Consider the following reaction.
A(aq) (Two way arrows) 2B(aq)
Kc = 7.94*10^-6 at 500K
If a 2.70 M sample of A is heated to 500K what is the concentration of B at equilibrium?
Kc = ([x]^2)/A
7.94*10^-6 = ([x]^2)/2.70 M
2.1438*10^-5 = x^2
x = 4.630118789*10^-3
I hope this helps Janavi.
Thanks Karan!!
To find the concentration of B at equilibrium, we need to use the equilibrium constant (Kc) and the initial concentration of A.
Given:
Initial concentration of A (A0) = 2.70 M
Equilibrium constant (Kc) = 7.94 * 10^-6
Temperature (T) = 500K
The balanced equation for the reaction is:
A(aq) ⇌ 2B(aq)
Let x be the change in concentration of A and 2x be the change in concentration of B at equilibrium.
At equilibrium, the concentrations of A and B will be:
[A] = [A0] - x
[B] = 2x
According to the law of mass action, the expression for Kc is:
Kc = ([B]^2) / [A]
Kc = (2x)^2 / ([A0] - x)
Now, substitute the given values into the equation and solve for x.
7.94 * 10^-6 = (2x)^2 / (2.70 - x)
7.94 * 10^-6 = 4x^2 / (2.70 - x)
Cross multiply:
7.94 * 10^-6 * (2.70 - x) = 4x^2
Multiply and simplify:
2.1388 * 10^-5 - 7.94 * 10^-6x = 4x^2
Rearrange the equation to form a quadratic equation:
4x^2 + 7.94 * 10^-6x - 2.1388 * 10^-5 = 0
Solve this quadratic equation using the quadratic formula or a suitable method to find the value of x. Once you find the value of x, substitute it back into [B] = 2x to obtain the equilibrium concentration of B.
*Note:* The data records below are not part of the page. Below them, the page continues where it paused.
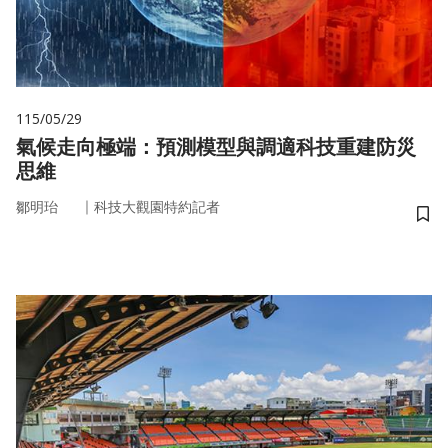
115/05/29
氣候走向極端：預測模型與調適科技重建防災
思維
｜
鄒明珆
科技大觀園特約記者
儲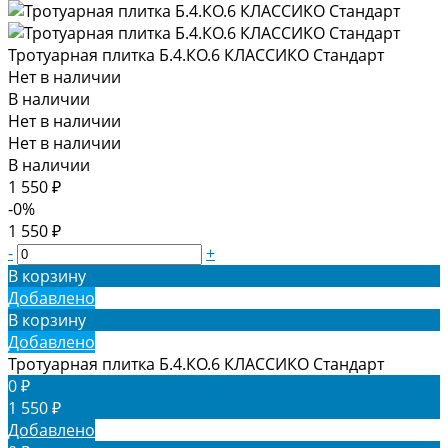
Тротуарная плитка Б.4.КО.6 КЛАССИКО Стандарт
Нет в наличии
В наличии
Нет в наличии
Нет в наличии
В наличии
1 550 ₽
-0%
1 550 ₽
-
+
В корзину
Добавлено
В корзину
Добавлено
Тротуарная плитка Б.4.КО.6 КЛАССИКО Стандарт
0 ₽
1 550 ₽
Добавлено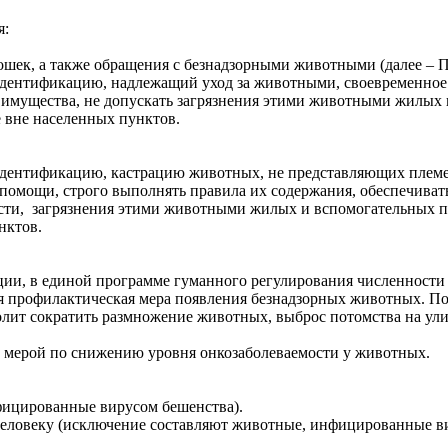
я:
ошек, а также обращения с безнадзорными животными (далее – П
идентификацию, надлежащий уход за животными, своевременное
их имущества, не допускать загрязнения этими животными жилы
е вне населенных пунктов.
дентификацию, кастрацию животных, не представляющих племен
омощи, строго выполнять правила их содержания, обеспечивать 
ти, загрязнения этими животными жилых и вспомогательных по
нктов.
ии, в единой программе гуманного регулирования численности 
я профилактическая мера появления безнадзорных животных. П
лит сократить размножение животных, выброс потомства на улиц
й мерой по снижению уровня онкозаболеваемости у животных.
фицированные вирусом бешенства).
человеку (исключение составляют животные, инфицированные в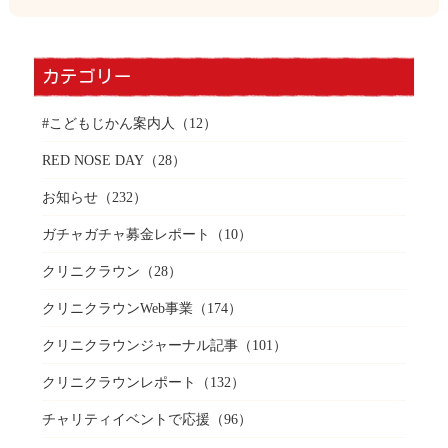
カテゴリー
#こどもじかん案内人
（12）
RED NOSE DAY
（28）
お知らせ
（232）
ガチャガチャ募金レポート
（10）
クリニクラウン
（28）
クリニクラウンWeb事業
（174）
クリニクラウンジャーナル記事
（101）
クリニクラウンレポート
（132）
チャリティイベントで応援
（96）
To find the concentration of B at equilibrium, we can use the equilibrium constant expression and set up an ICE table to calculate the changes in concentration. Here's how you can do it:
Step 1: Write the balanced equation for the reaction:
A(aq) ⇌ 2B(aq)
Step 2: Write the equilibrium constant expression:
Kc = [B]^2 / [A]
Step 3: Set up an ICE (Initial, Change, Equilibrium) table:
Let's assume the initial concentration of A is 2.70 M, and let's represent the change in concentration of B as 'x'.
A ⇌ 2B
Initial: 2.70 M 0 M
Change: -x M +2x M
Equilibrium: 2.70 - x M 2x M
Step 4: Substitute the equilibrium concentrations into the equilibrium constant expression:
Kc = (2x)^2 / (2.70 - x)
Step 5: Solve for 'x':
Kc = (2x)^2 / (2.70 - x)
Simplifying the equation:
7.94x10^-6 = 4x^2 / (2.70 - x)
Multiply both sides of the equation by (2.70 - x):
7.94x10^-6 * (2.70 - x) = 4x^2
Rearrange the equation:
4x^2 - 7.94x10^-6 * (2.70 - x) = 0
This is a quadratic equation. Solve for 'x' using the quadratic formula.
Step 6: Calculate the concentration of B at equilibrium:
Substitute the value of 'x' you obtained in step 5 into the equilibrium expression for B:
[B] = 2x
Therefore, once you solve for 'x' in step 5, you can calculate the concentration of B at equilibrium by multiplying 'x' by 2.